6. Check the references
Every home builder has strengths and weaknesses, and their references are in the best position to tell you what these are. Even if you love the community or the location, the floor plan or the beautiful model, you must talk to references!
Contact past customers to find out how satisfied they are with their new home. Ask if the home was completed on budget and on time, what the builder was like to work with (easy to talk with, understanding, helpful), and about the company’s after-sales service.
Check List here: http://www.chba.ca/uploads/reference_check.pdf
7. It’s not simply about price
When you are searching for new home builders, make sure you know what you are comparing. From materials to energy efficiency. There are many contributing factors that can cause a home to be priced higher or lower originally.
Also, the cost of a home includes not only a listed price. It includes various carrying costs, taxes and interest, annual energy use, maintenance, etc. It may only cost $20 per month more for your home mortgage, but if it may save you $50 per month in energy costs. So, make sure you compare “Apples to Apples”.
8. Building a home is not like buying a car or a television
Having a home built is more like recruiting an artist to paint a portrait.
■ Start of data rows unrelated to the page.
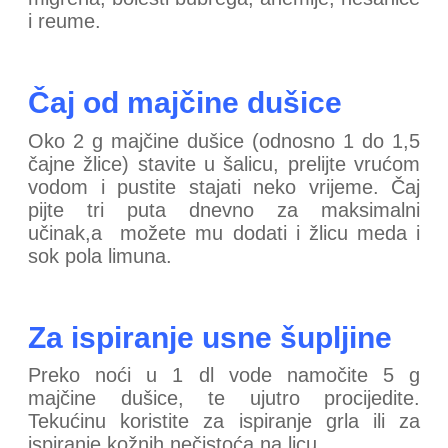
i reume.
Čaj od majčine dušice
Oko 2 g majčine dušice (odnosno 1 do 1,5
čajne žlice) stavite u šalicu, prelijte vrućom
vodom i pustite stajati neko vrijeme. Čaj
pijte tri puta dnevno za maksimalni
učinak,a možete mu dodati i žlicu meda i
sok pola limuna.
Za ispiranje usne šupljine
Preko noći u 1 dl vode namočite 5 g
majčine dušice, te ujutro procijedite.
Tekućinu koristite za ispiranje grla ili za
ispiranje kožnih nečistoća na licu.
Just like five different artists could be hired to paint the same person, and you would get five similar but not identical pictures, five different builders will build five similar but not identical homes from the same blueprints!
Finding and choosing the right custom home builder for your project may be difficult and possibly awkward at times but you are embarking the biggest purchase of your life, so you need to be confident in your decision. Do your homework and understand the process and you will reap the rewards with a beautiful home built to your specifications.
9. Nothing is free
Not plans, not accurate estimates, not an extra nail, not even a builder’s time. Expect to pay for such things.
Realize that while you are evaluating builders, the builders are also evaluating you. Not all builders are the same, nor are all clients alike, and builders are looking for clients that fit well with their business strengths.
If you keep some of these factors in mind while comparing home builders in the Southern Ontario, it will make it easier to narrow down your choices and find the right home for you and your family.
10 Red flags
The following are some red flags to keep your eye out for when hiring a custom home builder. If any of these situations arise, they are worth looking into immediately:
- The builder requires a large initial down payments or deposits before the commencement of work.
- There is no written contract or a poorly written contract.
- The stated price is too good to be true and is significantly lower than other received bids.
- The builder will not provide a complete estimate.
- There is a heavy reliance on allowances for the final bid.
- High-pressure sales tactics are employed.
- Lack of insurance.
- The builder says your home will be used for marketing purposes so you will be given a special low rate.
- No references are furnished or are unable be verified.
- The builder is unwilling to provide evidence of Insurance for General Liability or Workers Compensation.
- The builder offers a lump sum or very general estimate lacking detail.